*ACTION ITEM*
Identify and copy all lines of the material where the string "more" is found.

- Opening Delimiter -

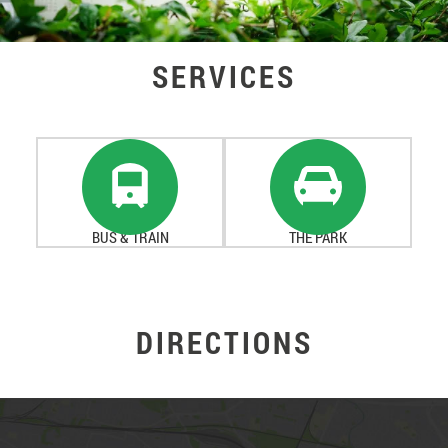
SERVICES
BUS & TRAIN
THE PARK
DIRECTIONS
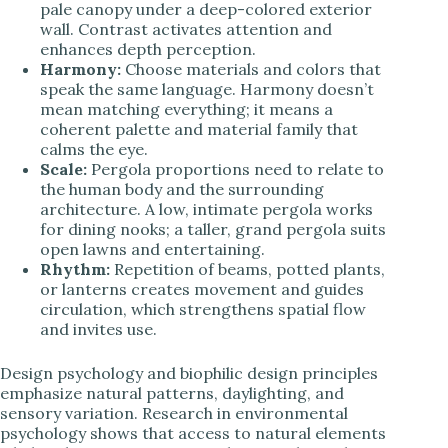
pale canopy under a deep-colored exterior
wall. Contrast activates attention and
enhances depth perception.
Harmony:
Choose materials and colors that
speak the same language. Harmony doesn’t
mean matching everything; it means a
coherent palette and material family that
calms the eye.
Scale:
Pergola proportions need to relate to
the human body and the surrounding
architecture. A low, intimate pergola works
for dining nooks; a taller, grand pergola suits
open lawns and entertaining.
Rhythm:
Repetition of beams, potted plants,
or lanterns creates movement and guides
circulation, which strengthens spatial flow
and invites use.
Design psychology and biophilic design principles
emphasize natural patterns, daylighting, and
sensory variation. Research in environmental
psychology shows that access to natural elements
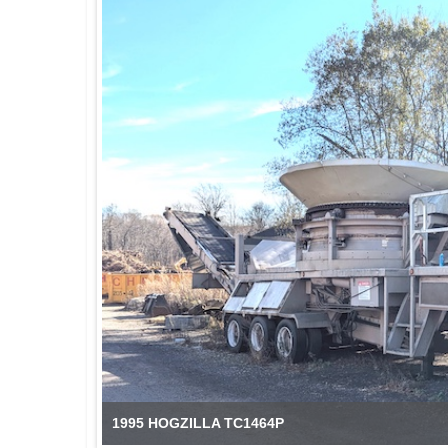
1995 HOGZILLA TC1464P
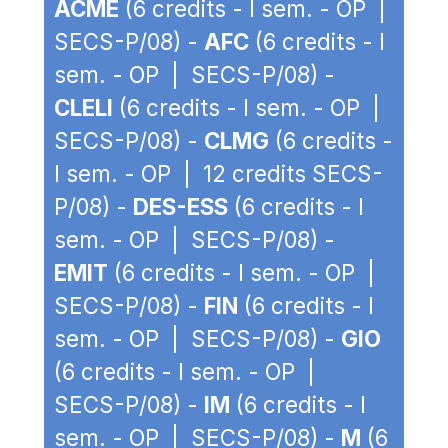
ACME
(6 credits - I sem. - OP |
SECS-P/08) -
AFC
(6 credits - I
sem. - OP | SECS-P/08) -
CLELI
(6 credits - I sem. - OP |
SECS-P/08) -
CLMG
(6 credits -
I sem. - OP | 12 credits SECS-
P/08) -
DES-ESS
(6 credits - I
sem. - OP | SECS-P/08) -
EMIT
(6 credits - I sem. - OP |
SECS-P/08) -
FIN
(6 credits - I
sem. - OP | SECS-P/08) -
GIO
(6 credits - I sem. - OP |
SECS-P/08) -
IM
(6 credits - I
sem. - OP | SECS-P/08) -
M
(6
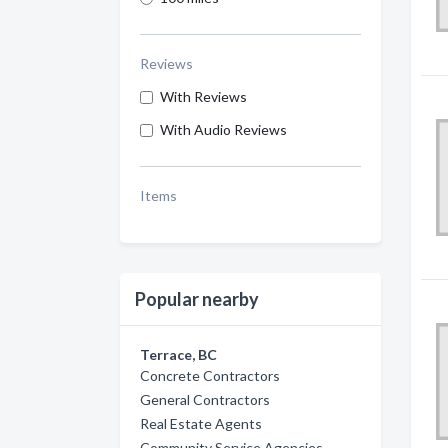
Reviews
With Reviews
With Audio Reviews
Items
Popular nearby
Terrace, BC
Concrete Contractors
General Contractors
Real Estate Agents
Community Service Agencies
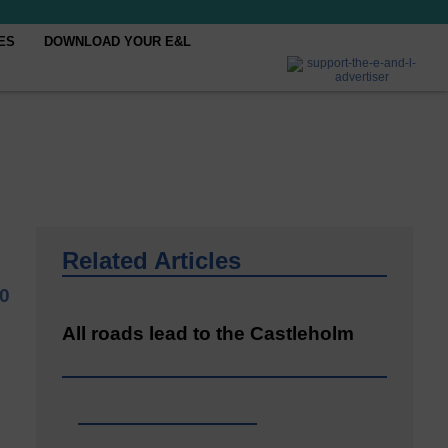
ES
DOWNLOAD YOUR E&L
Related Articles
20
All roads lead to the Castleholm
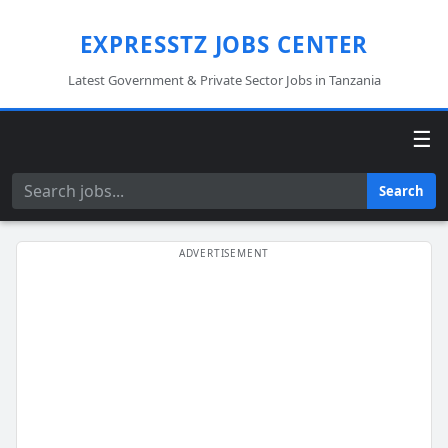
EXPRESSTZ JOBS CENTER
Latest Government & Private Sector Jobs in Tanzania
☰
Search
Search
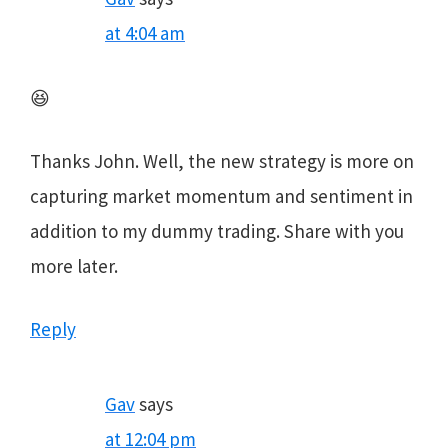
at 4:04 am
😆
Thanks John. Well, the new strategy is more on
capturing market momentum and sentiment in
addition to my dummy trading. Share with you
more later.
Reply
Gav
says
at 12:04 pm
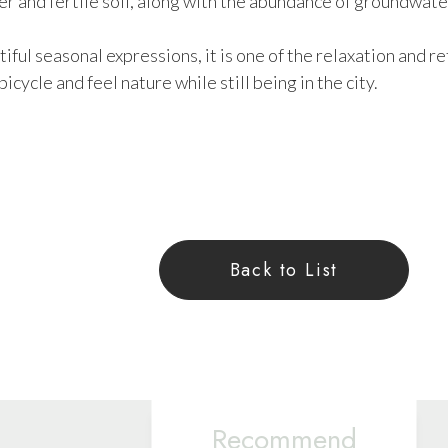
ter and fertile soil, along with the abundance of groundwate
utiful seasonal expressions, it is one of the relaxation and
bicycle and feel nature while still being in the city.
Back to List
Recommend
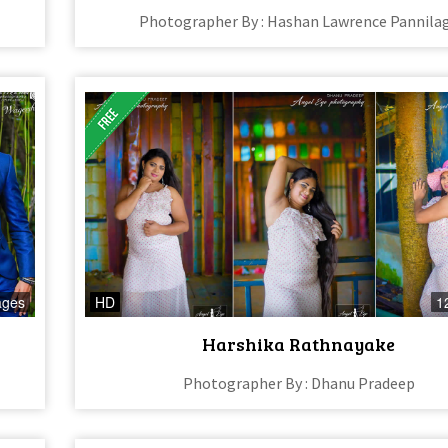
Photographer By : Hashan Lawrence Pannila
ages
HD
1
Harshika Rathnayake
Photographer By : Dhanu Pradeep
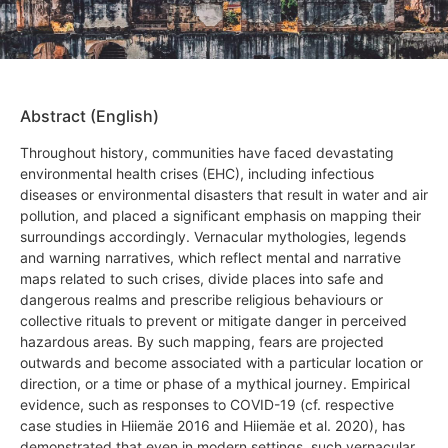
Abstract (English)
Throughout history, communities have faced devastating
environmental health crises (EHC), including infectious
diseases or environmental disasters that result in water and air
pollution, and placed a significant emphasis on mapping their
surroundings accordingly. Vernacular mythologies, legends
and warning narratives, which reflect mental and narrative
maps related to such crises, divide places into safe and
dangerous realms and prescribe religious behaviours or
collective rituals to prevent or mitigate danger in perceived
hazardous areas. By such mapping, fears are projected
outwards and become associated with a particular location or
direction, or a time or phase of a mythical journey. Empirical
evidence, such as responses to COVID-19 (cf. respective
case studies in Hiiemäe 2016 and Hiiemäe et al. 2020), has
demonstrated that even in modern settings, such vernacular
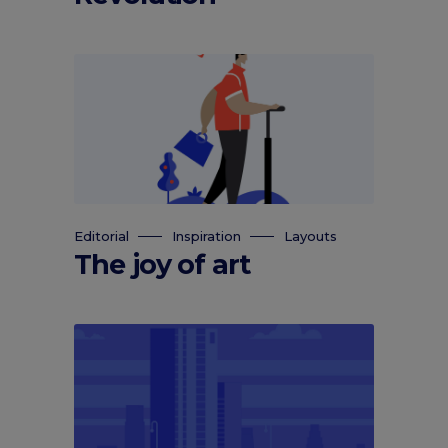
Editorial
Inspiration
Layouts
The joy of art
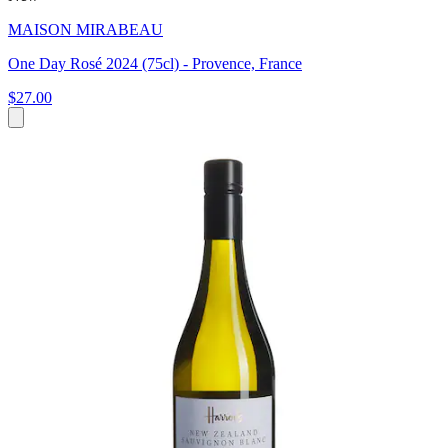
MAISON MIRABEAU
One Day Rosé 2024 (75cl) - Provence, France
$27.00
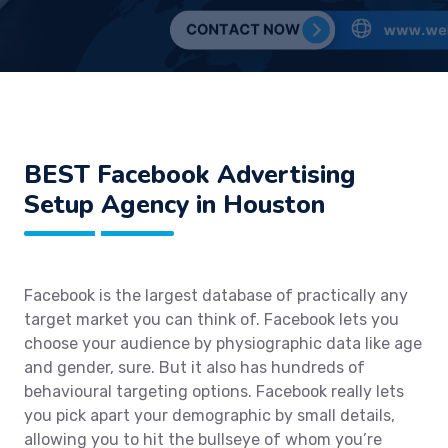
BEST Facebook Advertising
Setup Agency in Houston
Facebook is the largest database of practically any
target market you can think of. Facebook lets you
choose your audience by physiographic data like age
and gender, sure. But it also has hundreds of
behavioural targeting options. Facebook really lets
you pick apart your demographic by small details,
allowing you to hit the bullseye of whom you’re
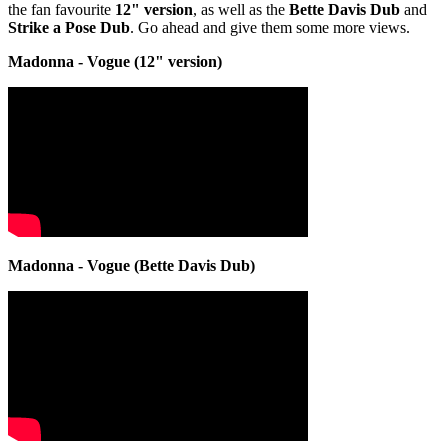
the fan favourite
12" version
, as well as the
Bette Davis Dub
and
Strike a Pose Dub
. Go ahead and give them some more views.
Madonna - Vogue (12" version)
Madonna - Vogue (Bette Davis Dub)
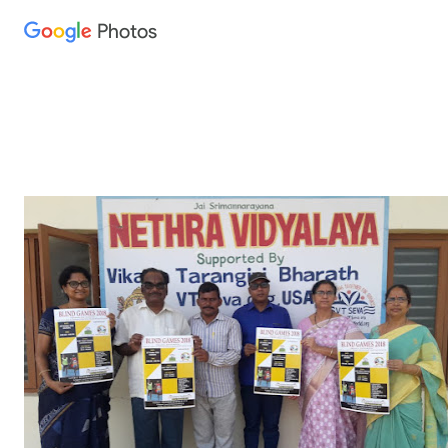
Photos
Press
question
mark
to
see
available
shortcut
keys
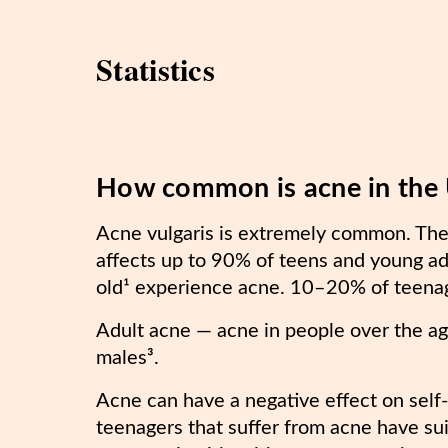
Statistics
How common is acne in the
Acne vulgaris is extremely common. The 
affects up to 90% of teens and young a
old¹ experience acne. 10–20% of teena
Adult acne — acne in people over the a
males³.
Acne can have a negative effect on self
teenagers that suffer from acne have su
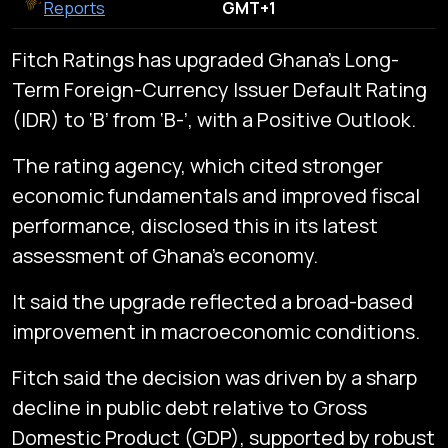
Reports
GMT+1
Fitch Ratings has upgraded Ghana’s Long-
Term Foreign-Currency Issuer Default Rating
(IDR) to ‘B’ from ‘B-’, with a Positive Outlook.
The rating agency, which cited stronger
economic fundamentals and improved fiscal
performance, disclosed this in its latest
assessment of Ghana’s economy.
It said the upgrade reflected a broad-based
improvement in macroeconomic conditions.
Fitch said the decision was driven by a sharp
decline in public debt relative to Gross
Domestic Product (GDP), supported by robust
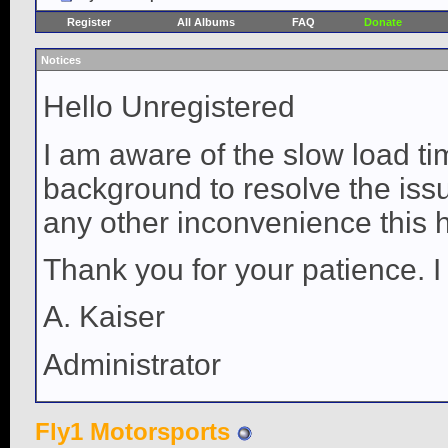
Register
All Albums
FAQ
Donate
Notices
Hello Unregistered
I am aware of the slow load ti
background to resolve the issue
any other inconvenience this 
Thank you for your patience. I
A. Kaiser
Administrator
Fly1 Motorsports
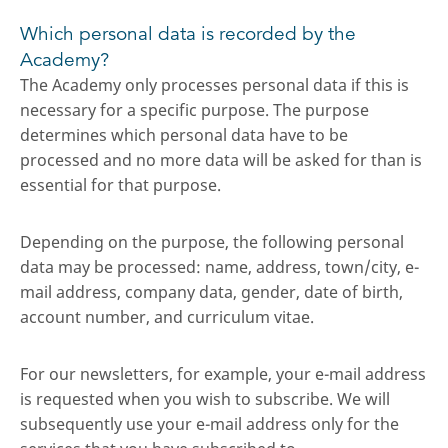
Which personal data is recorded by the
Academy?
The Academy only processes personal data if this is
necessary for a specific purpose. The purpose
determines which personal data have to be
processed and no more data will be asked for than is
essential for that purpose.
Depending on the purpose, the following personal
data may be processed: name, address, town/city, e-
mail address, company data, gender, date of birth,
account number, and curriculum vitae.
For our newsletters, for example, your e-mail address
is requested when you wish to subscribe. We will
subsequently use your e-mail address only for the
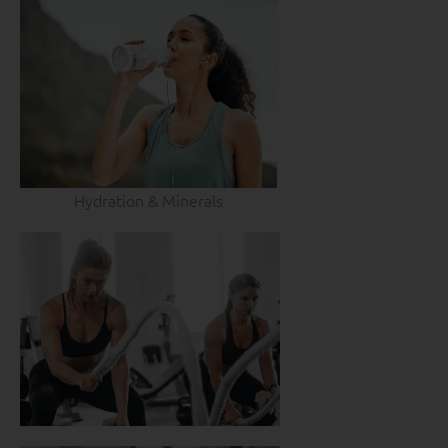
Hydration & Minerals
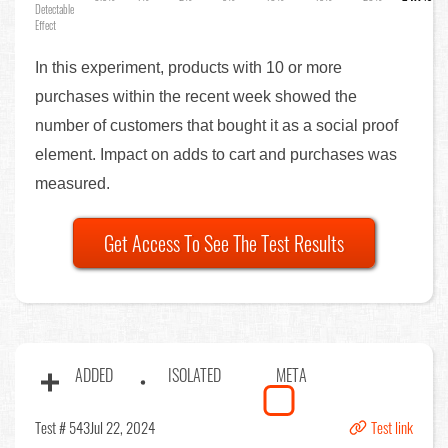
Detectable
Effect
In this experiment, products with 10 or more
purchases within the recent week showed the
number of customers that bought it as a social proof
element. Impact on adds to cart and purchases was
measured.
Get Access To See The Test Results
ADDED
ISOLATED
META
Test # 543
Jul 22, 2024
Test link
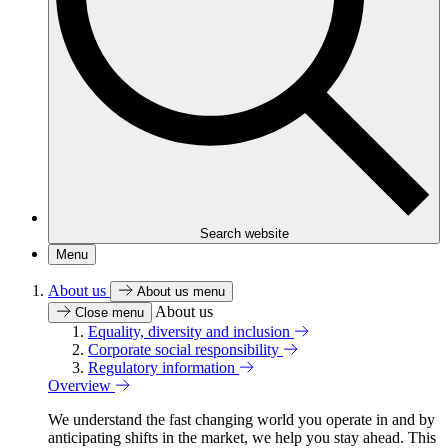
Search website
Menu
About us
About us menu
About us
Close menu
Equality, diversity and inclusion
Corporate social responsibility
Regulatory information
Overview
We understand the fast changing world you operate in and by
anticipating shifts in the market, we help you stay ahead. This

- Closing Delimiter -

*RESPONSE TO THE TASK*
Thanks John. Well, the new strategy is more on
more later.
. Go ahead and give them some more views.
processed and no more data will be asked for than is
In this experiment, products with 10 or more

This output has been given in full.